How does this compare with PKD’s work? As I wrote in previous blogs, he sets characters in a world where nothing is as it seems, death is often a choice, and robots want to be human. In his The Three Stigmata of Palmer Eldritch; Do Androids Dream of Electric Sheep; Ubik; and The Man in the High Castle, Dick’s humans want to live longer and/or better off. They opt for deep-freeze suspended animation, time-altering drugs, or other techniques and strategies to extend their lives in sad, gloomy, challenging worlds. Although these novels allude to a Greater-Something controlling or influencing human activity, none of them states outright that the Something is a super artificial intelligence designed to address mortality. In contrast, William Gibson’s Neuromancer strongly hints at that.
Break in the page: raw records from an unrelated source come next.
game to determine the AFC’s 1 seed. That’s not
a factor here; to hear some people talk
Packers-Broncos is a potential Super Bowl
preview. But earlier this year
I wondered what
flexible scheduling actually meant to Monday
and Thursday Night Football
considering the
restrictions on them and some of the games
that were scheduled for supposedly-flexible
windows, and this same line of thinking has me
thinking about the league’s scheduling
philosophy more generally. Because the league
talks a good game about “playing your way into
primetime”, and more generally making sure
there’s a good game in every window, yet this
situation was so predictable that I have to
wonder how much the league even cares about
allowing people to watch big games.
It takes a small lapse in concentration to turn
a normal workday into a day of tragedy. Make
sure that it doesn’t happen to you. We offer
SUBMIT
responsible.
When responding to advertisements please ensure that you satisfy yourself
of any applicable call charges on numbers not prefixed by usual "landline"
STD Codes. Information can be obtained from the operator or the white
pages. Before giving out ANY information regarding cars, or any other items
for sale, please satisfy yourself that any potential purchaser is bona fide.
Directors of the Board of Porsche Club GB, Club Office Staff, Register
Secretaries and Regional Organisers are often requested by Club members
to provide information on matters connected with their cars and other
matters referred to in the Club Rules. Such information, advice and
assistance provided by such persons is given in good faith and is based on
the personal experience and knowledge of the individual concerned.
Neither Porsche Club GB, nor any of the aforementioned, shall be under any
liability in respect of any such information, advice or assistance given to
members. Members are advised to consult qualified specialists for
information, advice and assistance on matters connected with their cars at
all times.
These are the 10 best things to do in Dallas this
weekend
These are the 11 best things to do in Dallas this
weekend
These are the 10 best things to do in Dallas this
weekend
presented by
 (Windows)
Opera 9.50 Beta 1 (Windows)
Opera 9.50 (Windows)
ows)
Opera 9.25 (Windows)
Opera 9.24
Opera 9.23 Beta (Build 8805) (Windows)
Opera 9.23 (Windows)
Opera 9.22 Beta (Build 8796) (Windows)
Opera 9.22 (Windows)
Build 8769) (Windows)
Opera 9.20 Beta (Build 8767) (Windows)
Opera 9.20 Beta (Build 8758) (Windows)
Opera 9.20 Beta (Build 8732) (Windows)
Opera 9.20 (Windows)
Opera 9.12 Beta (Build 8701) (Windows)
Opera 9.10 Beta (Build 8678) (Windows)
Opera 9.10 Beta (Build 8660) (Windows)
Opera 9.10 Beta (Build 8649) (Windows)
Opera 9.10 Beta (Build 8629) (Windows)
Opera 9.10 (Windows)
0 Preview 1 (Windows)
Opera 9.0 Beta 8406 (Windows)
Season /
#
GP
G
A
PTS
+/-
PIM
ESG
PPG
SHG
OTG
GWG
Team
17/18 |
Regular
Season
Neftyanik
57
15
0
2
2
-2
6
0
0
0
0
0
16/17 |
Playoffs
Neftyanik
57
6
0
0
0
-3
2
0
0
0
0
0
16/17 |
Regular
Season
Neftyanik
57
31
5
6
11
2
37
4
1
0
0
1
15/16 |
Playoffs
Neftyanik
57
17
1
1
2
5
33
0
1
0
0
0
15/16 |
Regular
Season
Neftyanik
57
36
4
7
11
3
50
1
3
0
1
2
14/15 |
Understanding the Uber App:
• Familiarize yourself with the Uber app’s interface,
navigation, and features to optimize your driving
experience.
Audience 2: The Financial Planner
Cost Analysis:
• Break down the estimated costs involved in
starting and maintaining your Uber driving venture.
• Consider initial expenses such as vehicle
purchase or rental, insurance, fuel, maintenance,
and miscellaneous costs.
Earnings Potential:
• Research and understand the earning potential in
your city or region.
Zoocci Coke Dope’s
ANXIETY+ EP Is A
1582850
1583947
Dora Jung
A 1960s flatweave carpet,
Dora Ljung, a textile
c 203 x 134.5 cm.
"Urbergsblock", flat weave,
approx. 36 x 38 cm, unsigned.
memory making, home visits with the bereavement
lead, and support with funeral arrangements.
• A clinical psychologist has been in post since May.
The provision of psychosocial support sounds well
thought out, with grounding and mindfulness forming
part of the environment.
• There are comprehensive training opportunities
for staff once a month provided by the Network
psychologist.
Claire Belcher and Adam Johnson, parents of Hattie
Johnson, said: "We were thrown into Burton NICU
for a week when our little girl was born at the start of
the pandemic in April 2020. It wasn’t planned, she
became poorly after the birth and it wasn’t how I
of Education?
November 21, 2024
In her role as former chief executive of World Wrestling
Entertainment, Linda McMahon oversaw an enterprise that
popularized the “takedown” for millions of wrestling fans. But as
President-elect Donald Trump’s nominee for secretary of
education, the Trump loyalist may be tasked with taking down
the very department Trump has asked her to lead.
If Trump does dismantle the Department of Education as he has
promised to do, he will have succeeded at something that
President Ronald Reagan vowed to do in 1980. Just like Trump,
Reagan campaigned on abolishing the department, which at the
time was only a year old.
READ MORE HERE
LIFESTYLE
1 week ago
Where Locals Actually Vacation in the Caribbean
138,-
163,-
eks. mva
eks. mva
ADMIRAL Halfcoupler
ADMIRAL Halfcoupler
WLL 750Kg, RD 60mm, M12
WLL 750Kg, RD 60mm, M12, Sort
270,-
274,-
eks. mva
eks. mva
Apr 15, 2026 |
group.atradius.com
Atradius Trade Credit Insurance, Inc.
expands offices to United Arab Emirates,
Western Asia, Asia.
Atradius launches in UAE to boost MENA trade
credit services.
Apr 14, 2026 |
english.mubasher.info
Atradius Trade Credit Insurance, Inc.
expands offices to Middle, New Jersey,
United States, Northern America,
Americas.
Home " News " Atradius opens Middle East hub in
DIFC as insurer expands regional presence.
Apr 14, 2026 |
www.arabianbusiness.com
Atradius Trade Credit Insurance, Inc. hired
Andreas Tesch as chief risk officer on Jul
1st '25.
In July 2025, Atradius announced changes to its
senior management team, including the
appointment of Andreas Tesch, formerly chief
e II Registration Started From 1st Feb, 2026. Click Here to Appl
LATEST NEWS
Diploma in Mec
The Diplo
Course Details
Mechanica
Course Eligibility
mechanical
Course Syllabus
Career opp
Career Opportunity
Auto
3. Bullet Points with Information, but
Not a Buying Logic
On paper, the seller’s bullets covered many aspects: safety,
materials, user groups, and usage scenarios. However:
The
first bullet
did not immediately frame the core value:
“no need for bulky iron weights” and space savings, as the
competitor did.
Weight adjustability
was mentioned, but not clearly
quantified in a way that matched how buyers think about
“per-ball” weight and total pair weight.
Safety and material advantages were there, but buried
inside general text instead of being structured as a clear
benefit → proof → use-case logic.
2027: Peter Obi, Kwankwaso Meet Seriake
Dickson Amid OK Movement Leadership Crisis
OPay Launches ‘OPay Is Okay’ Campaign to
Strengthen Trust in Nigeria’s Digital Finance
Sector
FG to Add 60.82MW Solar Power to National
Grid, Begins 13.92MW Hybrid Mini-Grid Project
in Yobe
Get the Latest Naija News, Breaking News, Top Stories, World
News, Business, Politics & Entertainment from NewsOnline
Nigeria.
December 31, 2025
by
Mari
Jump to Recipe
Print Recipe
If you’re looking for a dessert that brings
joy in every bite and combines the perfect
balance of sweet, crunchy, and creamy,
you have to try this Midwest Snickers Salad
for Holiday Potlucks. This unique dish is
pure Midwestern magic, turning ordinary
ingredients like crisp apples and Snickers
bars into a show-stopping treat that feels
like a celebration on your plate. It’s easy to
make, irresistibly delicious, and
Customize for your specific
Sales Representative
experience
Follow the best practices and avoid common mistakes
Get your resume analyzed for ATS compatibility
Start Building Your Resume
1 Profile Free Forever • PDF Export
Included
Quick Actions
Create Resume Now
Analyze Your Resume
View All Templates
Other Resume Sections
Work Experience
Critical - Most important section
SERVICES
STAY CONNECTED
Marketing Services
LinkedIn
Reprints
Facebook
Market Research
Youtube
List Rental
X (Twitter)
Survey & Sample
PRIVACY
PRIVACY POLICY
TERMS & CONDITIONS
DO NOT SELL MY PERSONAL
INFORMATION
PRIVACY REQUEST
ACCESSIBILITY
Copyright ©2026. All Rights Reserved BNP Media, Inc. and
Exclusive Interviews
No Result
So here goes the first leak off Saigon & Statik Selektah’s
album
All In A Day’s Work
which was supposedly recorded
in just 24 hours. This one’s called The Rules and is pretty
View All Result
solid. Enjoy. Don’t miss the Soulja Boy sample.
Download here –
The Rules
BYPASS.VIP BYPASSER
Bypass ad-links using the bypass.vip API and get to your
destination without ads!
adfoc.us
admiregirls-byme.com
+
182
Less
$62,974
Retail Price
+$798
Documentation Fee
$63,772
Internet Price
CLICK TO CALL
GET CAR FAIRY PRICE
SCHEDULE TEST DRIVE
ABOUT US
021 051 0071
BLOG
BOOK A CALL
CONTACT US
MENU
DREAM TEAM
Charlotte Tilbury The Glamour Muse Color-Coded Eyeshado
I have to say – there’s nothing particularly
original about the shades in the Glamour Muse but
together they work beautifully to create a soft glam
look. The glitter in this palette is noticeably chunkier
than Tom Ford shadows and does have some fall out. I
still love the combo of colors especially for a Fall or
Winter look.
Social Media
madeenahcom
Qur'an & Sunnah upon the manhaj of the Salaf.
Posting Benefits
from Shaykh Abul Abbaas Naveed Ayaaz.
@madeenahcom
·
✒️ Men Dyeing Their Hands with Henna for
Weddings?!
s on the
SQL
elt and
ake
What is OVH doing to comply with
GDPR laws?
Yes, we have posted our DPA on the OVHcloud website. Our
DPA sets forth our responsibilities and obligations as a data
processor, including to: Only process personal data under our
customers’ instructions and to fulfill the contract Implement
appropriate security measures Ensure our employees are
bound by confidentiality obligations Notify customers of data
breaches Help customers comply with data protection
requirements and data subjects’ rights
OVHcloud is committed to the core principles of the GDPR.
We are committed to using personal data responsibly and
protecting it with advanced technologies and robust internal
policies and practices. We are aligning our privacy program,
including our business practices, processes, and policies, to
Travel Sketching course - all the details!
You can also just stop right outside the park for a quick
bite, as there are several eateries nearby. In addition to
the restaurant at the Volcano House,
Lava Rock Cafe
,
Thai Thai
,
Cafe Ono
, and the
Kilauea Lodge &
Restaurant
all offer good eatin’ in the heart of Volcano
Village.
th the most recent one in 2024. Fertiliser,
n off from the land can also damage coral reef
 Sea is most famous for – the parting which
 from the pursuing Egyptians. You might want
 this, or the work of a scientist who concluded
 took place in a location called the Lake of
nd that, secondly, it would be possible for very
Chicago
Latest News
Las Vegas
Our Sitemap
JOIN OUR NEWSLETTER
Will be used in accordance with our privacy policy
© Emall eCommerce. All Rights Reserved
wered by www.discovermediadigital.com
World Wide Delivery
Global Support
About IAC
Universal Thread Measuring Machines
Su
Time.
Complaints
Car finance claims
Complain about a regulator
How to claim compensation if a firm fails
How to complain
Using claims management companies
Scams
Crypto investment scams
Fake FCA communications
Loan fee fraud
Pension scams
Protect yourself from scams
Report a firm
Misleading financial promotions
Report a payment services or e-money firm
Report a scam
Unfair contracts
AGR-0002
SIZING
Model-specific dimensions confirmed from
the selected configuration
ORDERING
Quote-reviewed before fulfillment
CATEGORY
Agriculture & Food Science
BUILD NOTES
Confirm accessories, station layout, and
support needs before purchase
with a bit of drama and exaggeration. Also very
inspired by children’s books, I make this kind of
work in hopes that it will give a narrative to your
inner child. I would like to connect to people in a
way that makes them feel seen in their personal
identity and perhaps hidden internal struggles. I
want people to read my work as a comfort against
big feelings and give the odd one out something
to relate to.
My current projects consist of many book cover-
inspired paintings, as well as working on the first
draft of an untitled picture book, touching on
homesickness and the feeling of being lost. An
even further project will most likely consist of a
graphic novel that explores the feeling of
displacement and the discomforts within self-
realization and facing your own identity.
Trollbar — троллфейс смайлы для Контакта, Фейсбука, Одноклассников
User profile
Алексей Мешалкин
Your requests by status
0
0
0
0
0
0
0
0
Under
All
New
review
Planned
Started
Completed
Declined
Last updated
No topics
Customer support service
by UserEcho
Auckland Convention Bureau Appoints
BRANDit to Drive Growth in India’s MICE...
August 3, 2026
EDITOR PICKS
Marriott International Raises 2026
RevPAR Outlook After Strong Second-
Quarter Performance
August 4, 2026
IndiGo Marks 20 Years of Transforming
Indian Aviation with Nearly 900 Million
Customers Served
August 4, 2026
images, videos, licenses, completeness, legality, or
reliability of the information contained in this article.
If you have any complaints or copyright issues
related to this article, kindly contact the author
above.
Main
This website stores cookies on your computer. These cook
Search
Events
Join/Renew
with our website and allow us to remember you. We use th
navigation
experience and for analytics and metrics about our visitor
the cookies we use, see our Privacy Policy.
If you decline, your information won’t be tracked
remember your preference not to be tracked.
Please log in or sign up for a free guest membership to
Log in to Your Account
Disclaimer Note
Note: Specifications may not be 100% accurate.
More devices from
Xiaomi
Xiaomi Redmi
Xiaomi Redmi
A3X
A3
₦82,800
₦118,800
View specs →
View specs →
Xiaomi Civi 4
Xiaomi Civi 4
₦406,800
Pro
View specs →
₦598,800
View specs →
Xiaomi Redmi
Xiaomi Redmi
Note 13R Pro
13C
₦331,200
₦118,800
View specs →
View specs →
Sterling and Gibson’s characters confront deterioration with various strategies. Scientific discoveries and bizarre realms in cyberspace storing interactive memories accomplish the task in Sterling’s work. Gibson instead creates a meta-world of unfathomable artificial intelligence(s) present in something called the matrix which offers a peculiar kind of immortality. The novel brings to mind the Wachowskis’ film The Matrix, in which the reality most humans perceive is simulated by rebellious cyber-machines to control people and use their bodies as an energy source; but, unlike the film’s hero, Neo, the protagonist Case in Neuromancer willingly ‘jacks’ into a different kind of seemingly neutral matrix to connect with and hack databases for illegal gain. At the novel’s outset, Case has lost his talent and is living in miserable urban decay somewhere in Japan. A mysterious agent and his hireling, a ninja-like character, Molly, restore his ability and his health, provided he work on their assignment, which remains obscure until about halfway through the work. At that point, Case’s characterization begins to accumulate depth, just as the novel begins to make a little sense. He forms attachments and delves into his own psyche through his encounters with manifestations of two apparently competing AI systems.
Case lives in a cyberpunk world, a futuristic setting that features a lot of low life exploiting and exploited by advanced technology and science. Artificial intelligence, pervading the social order’s multiple breakdowns and changes, is at the heart of the narrative’s mystery. Case merges in a way with an enduring, albeit ever-changing, collective state, ghostly emanations of artificial intelligence, which offers the possibility of a nebulous, circumscribed immortality.
Philip K. Dick said at a 1977 conference: “We are living in a computer-programmed reality, and the only clue we have to it is when some variable is changed, and some alteration in our reality occurs.” Is he agreeing with Sterling and Gibson, that our perceived reality, one of growth, performance, and deterioration, is an illusion? Is he suggesting we exist in alternate states, one of which promises a kind of infinite existence different from the material one we experience? In that entropic, boundless state, will women like me still feel bad about their necks? Maybe, maybe not, if we merge with AI or benefit from revolutionary life extension techniques. Regardless, PKD, Gibson, and Sterling say, any such action will produce unexpected outcomes and alter society, if not the planet itself. All of the novels considered here explore the consequences of tinkering with much, much more than skin or hair. The authors have considered the future, and their warnings are clear.